New Report Finds Economic Insecurity Increasingly Puts Haitian Girls at Risk of Violence
A new report [PDF] on gender-based violence (GBV) in Haiti “suggests that adolescent girls are disproportionately suffering social and violent aftershocks of the earthquake,” including “unwanted and early pregnancies, illegal abortions, and child abandonment” which have increased, while “reports link cases to sexual violence and increased ‘survival sex’ in teenage girls.”
The report, “BEYOND SHOCK - Charting the landscape of sexual violence in post-quake Haiti: Progress, Challenges & Emerging Trends 2010-2012,” was released by the organizations Poto Fanm-Fi (Women and Girls Pillar) and Poto Fi, and is based on information from over 60 agencies, field providers and additional groups and "perspectives from international groups with Haiti initiatives." It includes findings from a field research survey of some 2000 pregnant adolescents and family members.
Whereas much media attention has focused on particular forms of GBV – most notably rape, and often rape committed by strangers (the vulnerability of women and girls in IDP camps has been frequently stressed as well) -- the report presents a broader picture of GBV, noting, for example, that “Overall, domestic violence cases make up 90% of all GBV reported cases since 2010, dwarfing rape‐only cases by a broad ratio of 3:1. This was similar to the ratio before 2010, and calls for greater national action to prevent domestic violence.”
The report stresses the vulnerability of minors:
Adolescents and younger girls make up over 60% of reported rape cases since 2010 – the majority. As one Haitian advocates put it, “The adults get beaten; the younger ones get raped.” Both victims and perpetrators have gotten younger, say advocates. Reports of incest have increased; a possible sign families are more confident reporting crimes against children.
Regarding rapes, the report finds that “Contrary to early media reports, data suggest the majority of rapes since 2010 were committed by persons known to the victims ‐‐neighbors and acquaintances‐‐ not escaped criminals.”

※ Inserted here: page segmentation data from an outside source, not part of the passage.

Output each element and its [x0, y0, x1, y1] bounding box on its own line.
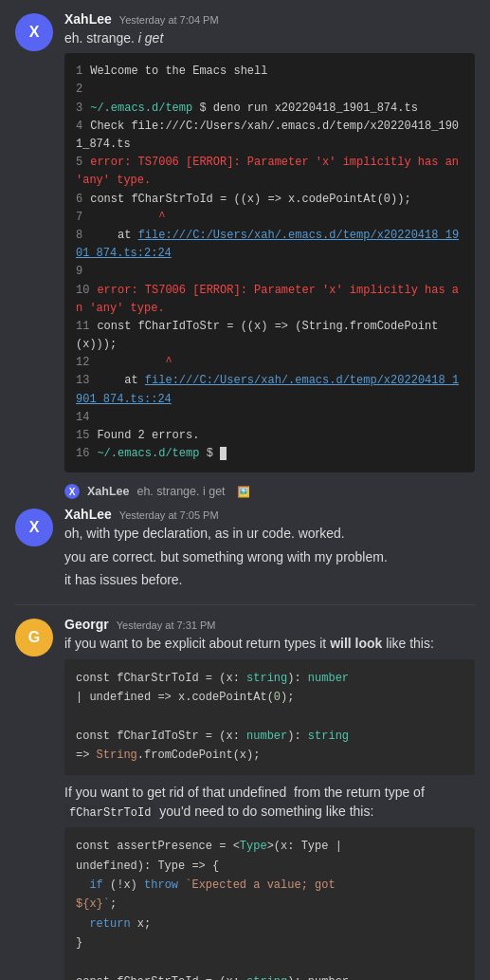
- message-group-1: X XahLee Yesterday at 7:04 PM eh. strang…: [0, 8, 490, 482]
- message-content-1: XahLee Yesterday at 7:04 PM eh. strange.…: [64, 11, 475, 478]
- message-text-3a: oh, with type declaration, as in ur code…: [64, 524, 475, 543]
- timestamp-3: Yesterday at 7:05 PM: [119, 509, 219, 521]
- timestamp-4: Yesterday at 7:31 PM: [117, 619, 216, 631]
- chat-container: X XahLee Yesterday at 7:04 PM eh. strang…: [0, 0, 490, 980]
- username-georgr: Georgr: [64, 617, 109, 632]
- message-content-4: Georgr Yesterday at 7:31 PM if you want …: [64, 617, 475, 980]
- message-text-4b: If you want to get rid of that undefined…: [64, 783, 475, 823]
- image-icon: 🖼️: [237, 486, 250, 498]
- message-text-3c: it has issues before.: [64, 570, 475, 589]
- username-xahlee-3: XahLee: [64, 507, 112, 522]
- message-group-4: G Georgr Yesterday at 7:31 PM if you wan…: [0, 613, 490, 980]
- message-header-3: XahLee Yesterday at 7:05 PM: [64, 507, 475, 522]
- message-group-3: X XahLee Yesterday at 7:05 PM oh, with t…: [0, 503, 490, 597]
- quoted-message-2: X XahLee eh. strange. i get 🖼️: [0, 484, 490, 499]
- avatar-xahlee-3: X: [15, 508, 53, 546]
- username-xahlee-1: XahLee: [64, 11, 112, 27]
- message-header-1: XahLee Yesterday at 7:04 PM: [64, 11, 475, 27]
- message-content-3: XahLee Yesterday at 7:05 PM oh, with typ…: [64, 507, 475, 593]
- terminal-block-1: 1Welcome to the Emacs shell 2 3~/.emacs.…: [64, 53, 475, 472]
- message-text-4a: if you want to be explicit about return …: [64, 634, 475, 653]
- divider-1: [15, 604, 475, 605]
- message-text-1: eh. strange. i get: [64, 28, 475, 47]
- code-block-4-1: const fCharStrToId = (x: string): number…: [64, 659, 475, 775]
- message-header-4: Georgr Yesterday at 7:31 PM: [64, 617, 475, 632]
- timestamp-1: Yesterday at 7:04 PM: [119, 14, 219, 26]
- code-block-4-2: const assertPresence = <Type>(x: Type | …: [64, 827, 475, 980]
- message-text-3b: you are correct. but something wrong wit…: [64, 547, 475, 566]
- inline-code-fcharstrtoid: fCharStrToId: [64, 805, 155, 821]
- avatar-xahlee-1: X: [15, 13, 53, 51]
- quoted-text: eh. strange. i get: [136, 485, 225, 498]
- quoted-username: XahLee: [87, 485, 129, 498]
- quoted-avatar-xahlee: X: [64, 484, 80, 499]
- avatar-georgr: G: [15, 619, 53, 656]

The report also confirms a “boom” in pregnancies resulting from rapes and “survival sex” following the quake: “64% of 981 adolescents reported they got pregnant from rape.” Perhaps not surprisingly, the report finds that many adolescents and girls do not receive treatment or services following attacks, or once they are pregnant, but the numbers are staggering:
60% of 1317 girls reported that they had received post‐rape counseling; 40% had not.
69% of 1035 girls reported seeking access to post‐rape health services after rape, but many did not do so within the 72 hour reporting window for reporting rape. Their cases are not “officially” documented.
70% of 1277 girls reported having sought and received a pregnancy test after rape. Among the 30% who did not seek the test were girls from the rural zone of Cap Rouge and girls under age 14.
43% of 843 respondents stated they sought to end their pregnancy (with abortion); 57% did not.
Over 90% of over 1000 girls cited shock, anger, depression and post‐trauma as reasons they sought counseling for rape. A significant minority noted that wished to die; a small number had tried suicide.
The report describes the economic factors behind GBV in the wake of the earthquake and other recent disasters. The press release states that “lack of shelter and food – have increased girls’ risk of GBV and trading sex since 2010. Many respondents, especially rural girls, stated that they often missed a daily meal,” and the report itself notes that it
identifies youth and economic vulnerability, along with gender, as the broad risk factors for sexual violence. Specific factors include lack of housing for women‐headed households and poor families with adolescent girls, lack of safe housing for GBV victims, rising food insecurity, and a 2012 surge in urban violent crime and gang activity – all reflections of a worsening economic picture that impacts on both genders and is a key engine of sexual violence. The economic situation has been exacerbated by chronic natural disasters, including hurricanes Sandy and Isaac, and a cholera epidemic.
Despite these shocking statistics, the report “reveals that less than 1% of international bank funding has been dedicated to fighting sexual violence, limiting an otherwise robust and expanding effort by grassroots groups and Haiti's government to fight gender‐based violence.” As with so much other aid for Haiti, “Outside funding has largely flowed to non‐government agencies, leaving Haiti's women's ministry with too little funding and political muscle to oversee a national effort by many small and larger actors.”
The authors (Anne-Christine d’Adesky with PotoFanm+Fi) find that women’s housing and income generation are important solutions to this bleak situation, along with holistic services for victims. They say the report also “documents how Haitian civil society has coped and led despite herculean obstacles. The report offers a portrait of the rebuilding of Haiti’s feminist movement and profiles grassroots women’s and GBV leaders that provide a range of voices, perspectives, and reflections on the post‐quake period.” They add, “On the positive side, the earthquake has led to increased advocacy against sexual violence. The report presents data showing that local community groups provided better camp security before takeover by a UN agency, suggesting social ties are key to reducing violence.”